Available data:
>>

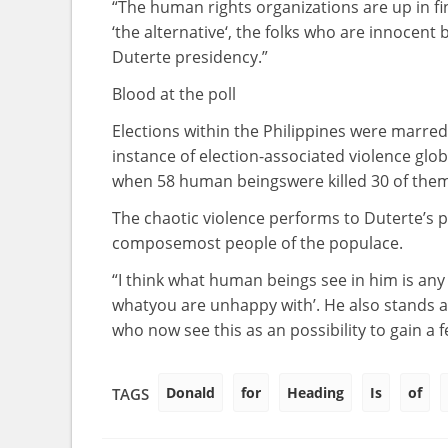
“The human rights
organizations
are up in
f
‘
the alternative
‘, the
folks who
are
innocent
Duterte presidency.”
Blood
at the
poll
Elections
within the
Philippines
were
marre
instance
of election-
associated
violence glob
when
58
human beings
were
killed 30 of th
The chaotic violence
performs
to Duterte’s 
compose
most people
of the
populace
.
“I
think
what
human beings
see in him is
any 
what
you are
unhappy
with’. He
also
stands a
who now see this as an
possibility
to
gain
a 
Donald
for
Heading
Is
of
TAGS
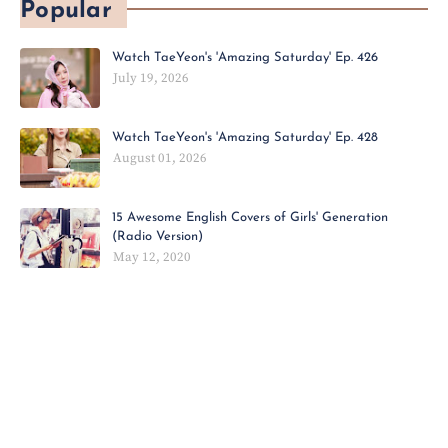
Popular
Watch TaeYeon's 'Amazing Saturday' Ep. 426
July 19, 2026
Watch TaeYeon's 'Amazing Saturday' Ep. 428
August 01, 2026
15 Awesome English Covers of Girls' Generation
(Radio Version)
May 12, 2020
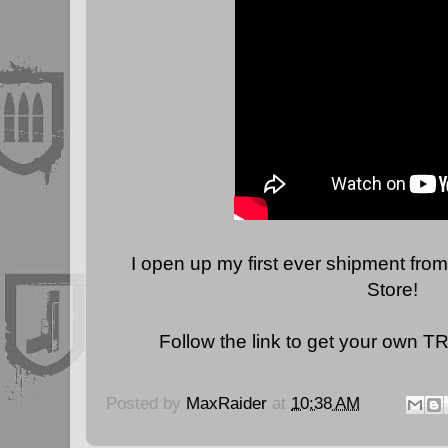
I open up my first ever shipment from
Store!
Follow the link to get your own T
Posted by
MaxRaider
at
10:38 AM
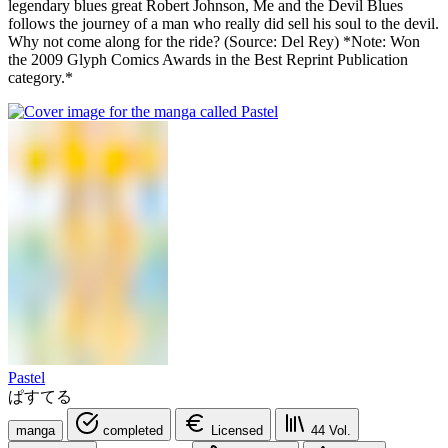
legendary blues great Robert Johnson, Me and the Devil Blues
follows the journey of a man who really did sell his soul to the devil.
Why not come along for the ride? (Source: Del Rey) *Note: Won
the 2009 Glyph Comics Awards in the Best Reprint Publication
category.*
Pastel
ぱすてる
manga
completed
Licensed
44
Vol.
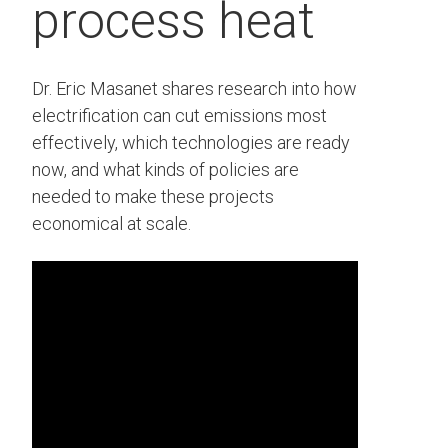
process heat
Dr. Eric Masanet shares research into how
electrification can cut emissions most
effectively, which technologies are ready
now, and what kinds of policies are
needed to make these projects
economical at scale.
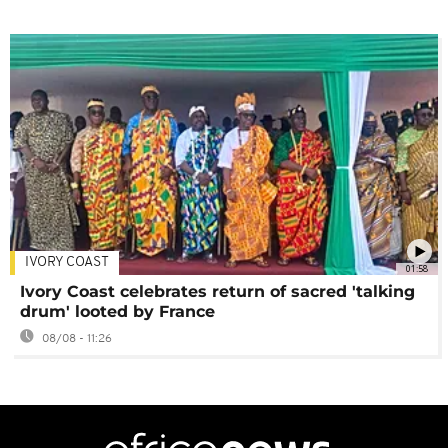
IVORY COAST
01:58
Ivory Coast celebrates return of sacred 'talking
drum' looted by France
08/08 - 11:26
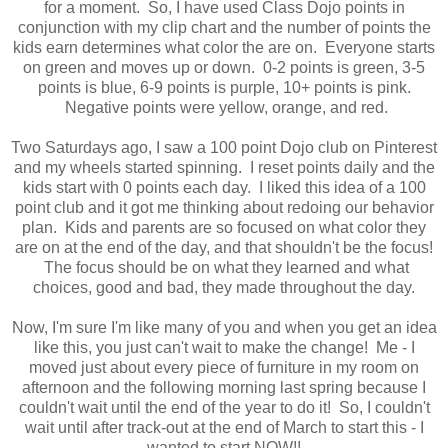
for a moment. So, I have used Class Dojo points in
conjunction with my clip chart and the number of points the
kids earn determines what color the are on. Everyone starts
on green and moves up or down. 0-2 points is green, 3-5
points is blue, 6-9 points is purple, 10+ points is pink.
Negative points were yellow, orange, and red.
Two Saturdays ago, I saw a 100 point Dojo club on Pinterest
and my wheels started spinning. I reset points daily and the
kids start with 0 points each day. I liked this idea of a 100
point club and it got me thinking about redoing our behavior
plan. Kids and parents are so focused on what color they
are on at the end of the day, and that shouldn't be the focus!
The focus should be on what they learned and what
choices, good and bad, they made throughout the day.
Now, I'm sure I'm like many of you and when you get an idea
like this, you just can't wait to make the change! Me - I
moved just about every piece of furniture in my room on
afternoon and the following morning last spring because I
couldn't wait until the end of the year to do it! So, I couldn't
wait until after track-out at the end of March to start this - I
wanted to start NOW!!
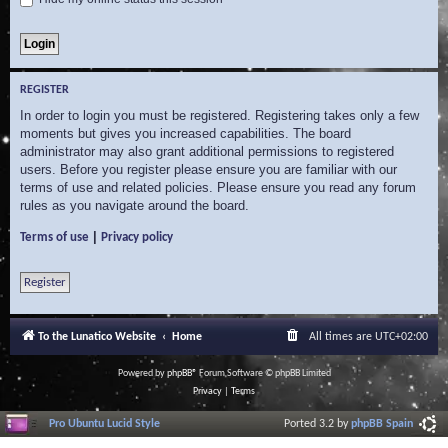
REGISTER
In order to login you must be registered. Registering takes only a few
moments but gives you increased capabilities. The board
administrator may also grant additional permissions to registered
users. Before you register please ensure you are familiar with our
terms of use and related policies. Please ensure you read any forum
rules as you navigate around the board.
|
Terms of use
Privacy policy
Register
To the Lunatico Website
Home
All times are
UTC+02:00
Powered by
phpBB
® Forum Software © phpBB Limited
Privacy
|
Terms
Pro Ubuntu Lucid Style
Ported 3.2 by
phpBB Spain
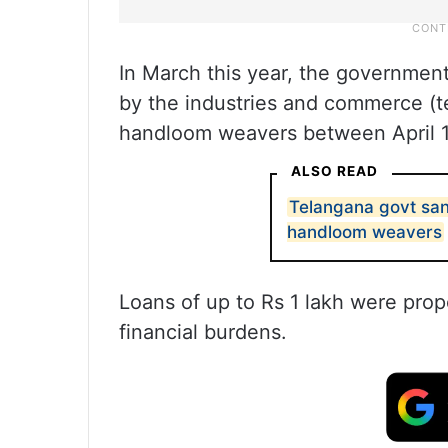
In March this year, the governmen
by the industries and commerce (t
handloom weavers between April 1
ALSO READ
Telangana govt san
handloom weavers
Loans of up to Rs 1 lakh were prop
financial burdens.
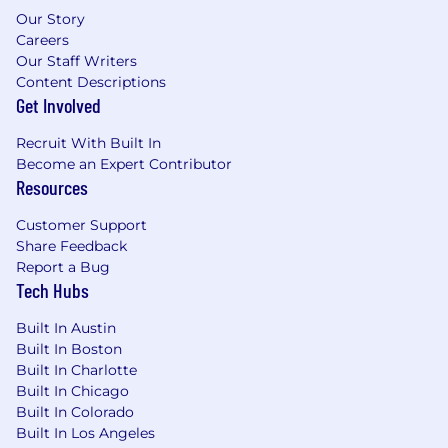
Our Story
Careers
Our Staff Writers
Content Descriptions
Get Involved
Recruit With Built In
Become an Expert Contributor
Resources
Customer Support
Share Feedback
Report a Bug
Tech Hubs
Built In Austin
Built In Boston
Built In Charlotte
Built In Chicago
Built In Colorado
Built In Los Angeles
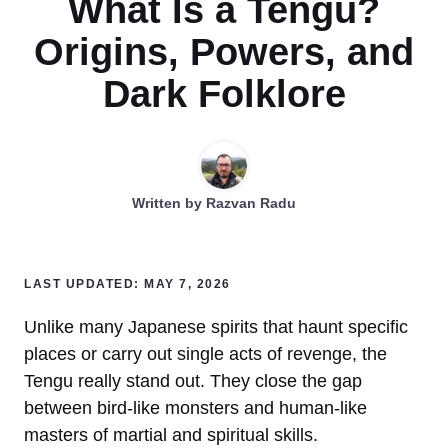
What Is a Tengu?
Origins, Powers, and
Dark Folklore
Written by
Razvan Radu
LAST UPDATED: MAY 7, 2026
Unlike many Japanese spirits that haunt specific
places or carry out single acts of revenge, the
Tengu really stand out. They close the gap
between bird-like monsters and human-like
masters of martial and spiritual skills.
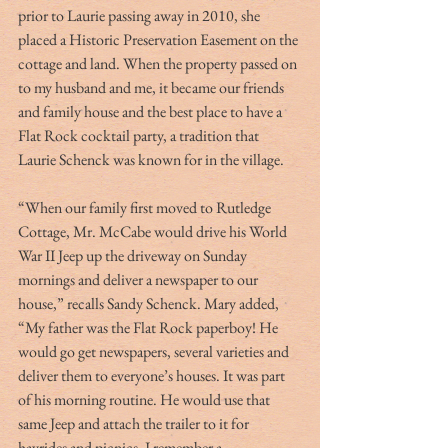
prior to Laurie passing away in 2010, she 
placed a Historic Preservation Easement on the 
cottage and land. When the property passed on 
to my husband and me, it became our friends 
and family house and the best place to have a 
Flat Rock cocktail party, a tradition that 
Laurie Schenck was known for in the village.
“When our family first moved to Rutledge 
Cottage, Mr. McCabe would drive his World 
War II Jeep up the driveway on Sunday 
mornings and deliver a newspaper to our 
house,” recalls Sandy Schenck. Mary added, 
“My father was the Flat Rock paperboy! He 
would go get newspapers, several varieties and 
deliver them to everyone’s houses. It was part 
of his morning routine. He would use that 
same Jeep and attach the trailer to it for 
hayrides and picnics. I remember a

<<
>>

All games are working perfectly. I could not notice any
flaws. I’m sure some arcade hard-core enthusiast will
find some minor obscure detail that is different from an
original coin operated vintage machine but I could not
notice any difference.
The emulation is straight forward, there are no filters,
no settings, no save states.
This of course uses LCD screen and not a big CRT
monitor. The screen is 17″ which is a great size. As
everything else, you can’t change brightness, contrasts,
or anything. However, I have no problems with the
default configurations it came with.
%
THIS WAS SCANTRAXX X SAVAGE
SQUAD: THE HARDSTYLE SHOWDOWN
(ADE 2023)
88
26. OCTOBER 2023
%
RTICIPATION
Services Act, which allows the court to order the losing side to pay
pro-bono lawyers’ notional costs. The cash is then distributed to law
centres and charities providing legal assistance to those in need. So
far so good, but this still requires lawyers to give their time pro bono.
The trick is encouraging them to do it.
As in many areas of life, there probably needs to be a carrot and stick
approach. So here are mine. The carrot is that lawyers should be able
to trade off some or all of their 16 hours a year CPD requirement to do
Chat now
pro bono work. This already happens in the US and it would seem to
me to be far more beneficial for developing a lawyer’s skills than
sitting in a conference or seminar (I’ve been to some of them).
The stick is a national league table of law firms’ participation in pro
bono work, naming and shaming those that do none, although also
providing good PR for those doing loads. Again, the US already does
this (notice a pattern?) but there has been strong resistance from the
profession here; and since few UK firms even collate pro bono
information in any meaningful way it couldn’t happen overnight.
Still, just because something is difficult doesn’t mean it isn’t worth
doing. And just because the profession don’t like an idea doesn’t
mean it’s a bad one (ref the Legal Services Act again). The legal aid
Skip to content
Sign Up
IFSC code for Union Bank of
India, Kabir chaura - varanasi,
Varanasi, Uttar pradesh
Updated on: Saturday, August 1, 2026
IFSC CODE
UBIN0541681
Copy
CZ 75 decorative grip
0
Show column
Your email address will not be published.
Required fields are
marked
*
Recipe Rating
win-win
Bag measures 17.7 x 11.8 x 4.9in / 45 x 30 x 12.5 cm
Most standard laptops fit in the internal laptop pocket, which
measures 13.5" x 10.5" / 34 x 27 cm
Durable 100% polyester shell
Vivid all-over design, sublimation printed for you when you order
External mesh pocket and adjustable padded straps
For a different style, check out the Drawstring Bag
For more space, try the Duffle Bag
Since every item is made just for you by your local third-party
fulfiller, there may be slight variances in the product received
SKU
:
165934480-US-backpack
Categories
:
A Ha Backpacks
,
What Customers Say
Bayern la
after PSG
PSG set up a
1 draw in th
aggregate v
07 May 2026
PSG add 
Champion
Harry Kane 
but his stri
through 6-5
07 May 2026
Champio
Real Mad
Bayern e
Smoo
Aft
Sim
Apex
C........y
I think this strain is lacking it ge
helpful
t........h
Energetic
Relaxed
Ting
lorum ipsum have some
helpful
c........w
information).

<<

Search the lines above for the string "about", then show every one that has it.

point club and it got me thinking about redoing our behavior
moved just about every piece of furniture in my room on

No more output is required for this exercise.